October 3, 2008

In Obama We Trust

By: AF Editors

The current election, like all elections, is about myths. Arguably the most prominent myth, and the one that legions of potential voters help perpetuate, is that Obama will bring tremendous positive change to America. Rather than acknowledge Obama as simply a well-meaning run of the mill liberal, many newly inspired voters—college students, young professionals, centrists, cross-over conservatives—have come to place their hopes for transcendental reform on the junior senator from Illinois.

For liberals who are sick and tired of the past eight years, such hopes will not be hard to realize if Obama is elected—all he has to do is stick to his liberal ideology and reverse the Bush administration’s policies. But meaningful, transcendental reform in the “national interest” is about more than advocating for a larger welfare state and being the “anti-Bush.” It means tackling the more permanent, deep-seated problems that are hurting America quietly and slowly. Obama is incapable of delivering that kind of change because he hails from a party that puts up too many structural obstacles to real reform, and because he lacks the personal experience to bypass those obstacles.
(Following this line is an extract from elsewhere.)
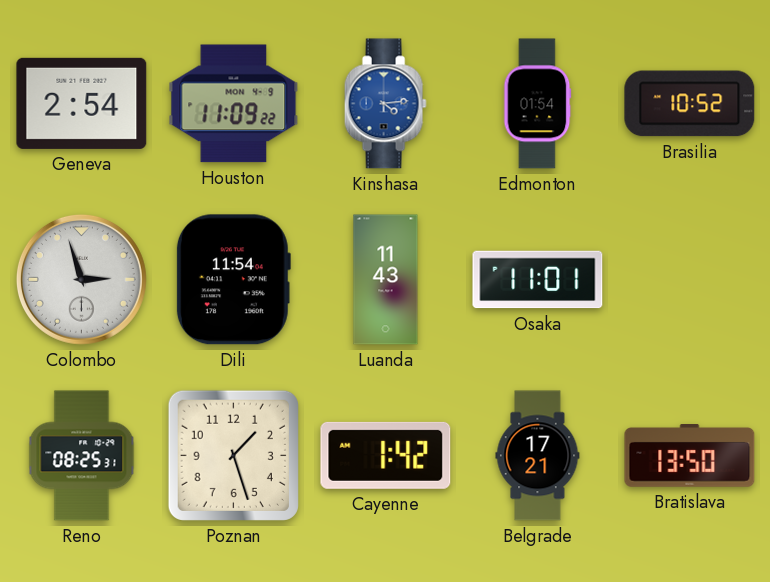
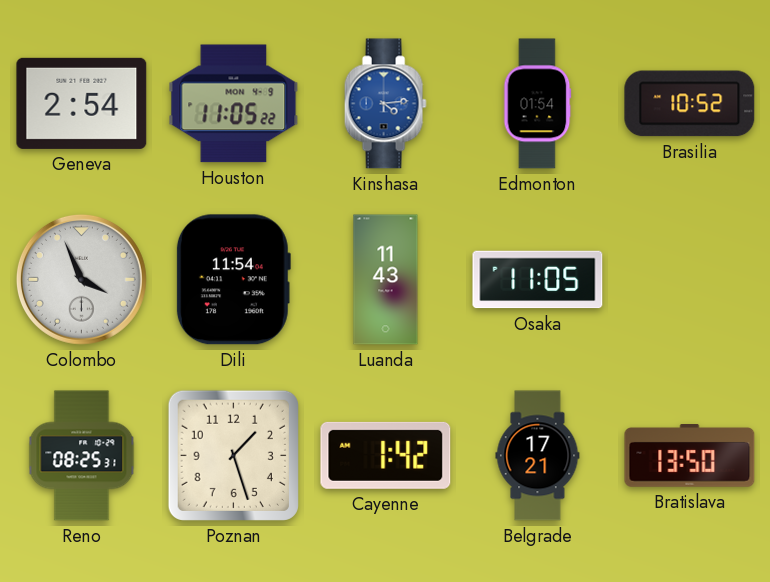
Houston: 11:09 -> 11:05
Colombo: 2:57 -> 3:56
Osaka: 11:01 -> 11:05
Take education reform, an issue that is often neglected because it’s under the firm control of teachers unions. Without getting into specific policy details, one can see that there is a cross-spectrum consensus that the current K-12 education system in America is failing. For a country that spends more per pupil than most of its OECD peers and has only increased such expenditures in recent years, the United States lags behind a good chunk of the world in actual educational performance. One reason this is so is that most funding goes toward administration, of which the teachers unions make up a sizable portion. Clearly, any attempt to reduce administrative overhead through reform requires that this status quo either willingly give way or be forced aside. And yet, the Democratic Party is a well-known beneficiary of teacher-union backing and largesse. After being out of power for so long and clearly coveting it now, it is unlikely that a Democratic president and a Democratic Congress will cross one of their major supporters.

Another problem that barely any politician wants to tackle these days is agricultural policy. Libertarians and conservatives oppose the current subsidies regime because it wastefully props up undeserving big farming entities, and environmentalists dislike the energy inefficiency of subsidy-fuelled corn ethanol. America’s agricultural subsidies hurt trade prospects, help impoverish third-world farmers, drain the public purse, and create a larger carbon footprint. A campaign to eliminate these subsidies should be one of the first acts of a presidential candidate committed to real reform. But the agricultural lobby has effectively controlled the public perception of the issue, making subsidy recipients out to be poor, hard-working, “average Americans.” Given the Democratic Party’s populist platform and the current upwelling of populism in America, it is hard to imagine Obama bucking his party to sell a subsidy scrap to middle-America. (Indeed, he voted for this year’s wasteful, $307 billion farm bill.)

It may help to note that there is a host of other valuable but more partisan reforms Democrats are structurally incapable of producing. On our ballooning entitlements budgets, it is hard to see Democrats producing even partial privatization to achieve solvency for Social Security, given their tight-knit relationship with the AARP.  On free trade, whose benefits economist Stephen Landsburg claims are backed by a consensus among his colleagues as solid as that “for evolution among biologists,” Democrats will continue to push for protectionism.

All of the reforms listed above require a leader who is unafraid to make the tough but right decision. He or she must be willing to introduce policies that may incur the wrath of his constituents, or party, or both. Obama’s track record on making such tough choices is not reassuring. In his one term in the Senate, he voted the party line 96 percent of the time (while missing 45.9 percent of all votes). The only piece of notable bipartisan legislation Obama introduced was Obama-Lugar, which helped to secure loose nuclear warheads from the Soviet era—far from impressive, given that hardly any voter, party, or powerful special interest would oppose nuclear non-proliferation. On the issues, Obama voted against approving the Central American Free Trade Act. He voted to give $3.5 billion more to farmers, and sponsored legislation that mandated increased use of corn-based ethanol. And he repeatedly voiced his disapproval of social security privatization, opting for the band-aid of raising earnings caps and payroll taxes.

In championing the slogan, “Change We Can Believe In,” Obama’s supporters need to re-examine what kind of change they expect, and whether their candidate can deliver on those expectations. If they acknowledge that real change is about more than just textbook DNC policies, then they should ask why Obama, who hails from a party beholden to status quo interests and has a paper-thin record of bucking those interests, is the right man for the job. Otherwise, they and the other Americans who have been caught up in Obama-mania don’t really believe in change; they believe in Obama himself.

Perhaps the Obama campaign should change its slogan. Right now, “In Obama We Trust” sounds like a better fit.